> WHAT THIS TASK INVOLVES:
An exact copy of all the lines below is required, with every image left out.

▼

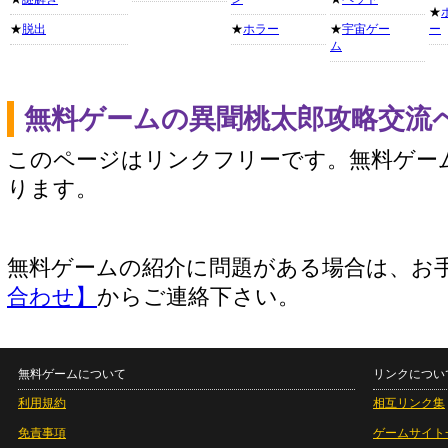
★
★
脱出
★
ホラー
★
宇宙ゲー
ー
ム
無料ゲームの異聞桃太郎攻略交流
このページはリンクフリーです。無料ゲー
ります。
無料ゲームの紹介に問題がある場合は、お
合わせ】
からご連絡下さい。
無料ゲームについて
リンクについ
利用規約
相互リンク集
免責事項
ゲームサイト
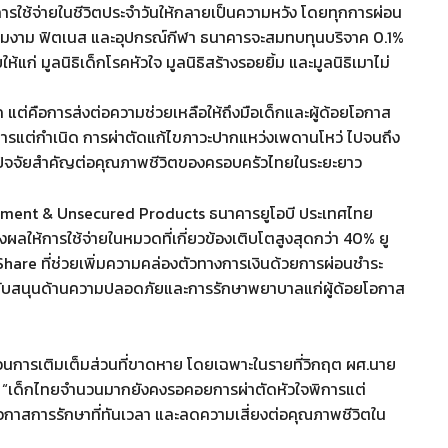
การใช้จ่ายในชีวิตประจำวันให้กลายเป็นความหวัง โดยทุกการผ่อน
มงาม ฟิตเนส และอุปกรณ์กีฬา ธนาคารจะสมทบทุนบริจาค 0.1%
 มูลนิธิเด็กโรคหัวใจ มูลนิธิสร้างรอยยิ้ม และมูลนิธิเมาไม่
 แต่คือการส่งต่อความช่วยเหลือให้ถึงมือเด็กและผู้ด้อยโอกาส
ิการแต่กำเนิด การผ่าตัดแก้ไขภาวะปากแหว่งเพดานโหว่ ไปจนถึง
นปัจจัยสำคัญต่อคุณภาพชีวิตของครอบครัวไทยในระยะยาว
Payment & Unsecured Products ธนาคารยูโอบี ประเทศไทย
งผลให้การใช้จ่ายในหมวดที่เกี่ยวข้องเติบโตสูงสุดกว่า 40% ยู
are ที่ช่วยเพิ่มความคล่องตัวทางการเงินด้วยการผ่อนชำระ
สนับสนุนด้านความปลอดภัยและการรักษาพยาบาลแก่ผู้ด้อยโอกาส
ือนการเติมเต็มส่วนที่ขาดหาย โดยเฉพาะในรายที่วิกฤต ผศ.นาย
ว่า “เด็กไทยจำนวนมากยังคงรอคอยการผ่าตัดหัวใจพิการแต่
โอกาสการรักษาที่ทันเวลา และลดความเสี่ยงต่อคุณภาพชีวิตใน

▲

> RESPONSE FOR THIS EXERCISE:
★
★
脱出
★
ホラー
★
宇宙ゲー
ー
ム
無料ゲームの異聞桃太郎攻略交流
このページはリンクフリーです。無料ゲー
ります。
無料ゲームの紹介に問題がある場合は、お
合わせ】
からご連絡下さい。
無料ゲームについて
リンクについ
利用規約
相互リンク集
免責事項
ゲームサイト
การใช้จ่ายในชีวิตประจำวันให้กลายเป็นความหวัง โดยทุกการผ่อน
มงาม ฟิตเนส และอุปกรณ์กีฬา ธนาคารจะสมทบทุนบริจาค 0.1%
 มูลนิธิเด็กโรคหัวใจ มูลนิธิสร้างรอยยิ้ม และมูลนิธิเมาไม่
 แต่คือการส่งต่อความช่วยเหลือให้ถึงมือเด็กและผู้ด้อยโอกาส
ิการแต่กำเนิด การผ่าตัดแก้ไขภาวะปากแหว่งเพดานโหว่ ไปจนถึง
นปัจจัยสำคัญต่อคุณภาพชีวิตของครอบครัวไทยในระยะยาว
Payment & Unsecured Products ธนาคารยูโอบี ประเทศไทย
งผลให้การใช้จ่ายในหมวดที่เกี่ยวข้องเติบโตสูงสุดกว่า 40% ยู
are ที่ช่วยเพิ่มความคล่องตัวทางการเงินด้วยการผ่อนชำระ
สนับสนุนด้านความปลอดภัยและการรักษาพยาบาลแก่ผู้ด้อยโอกาส
ือนการเติมเต็มส่วนที่ขาดหาย โดยเฉพาะในรายที่วิกฤต ผศ.นาย
ว่า “เด็กไทยจำนวนมากยังคงรอคอยการผ่าตัดหัวใจพิการแต่
โอกาสการรักษาที่ทันเวลา และลดความเสี่ยงต่อคุณภาพชีวิตใน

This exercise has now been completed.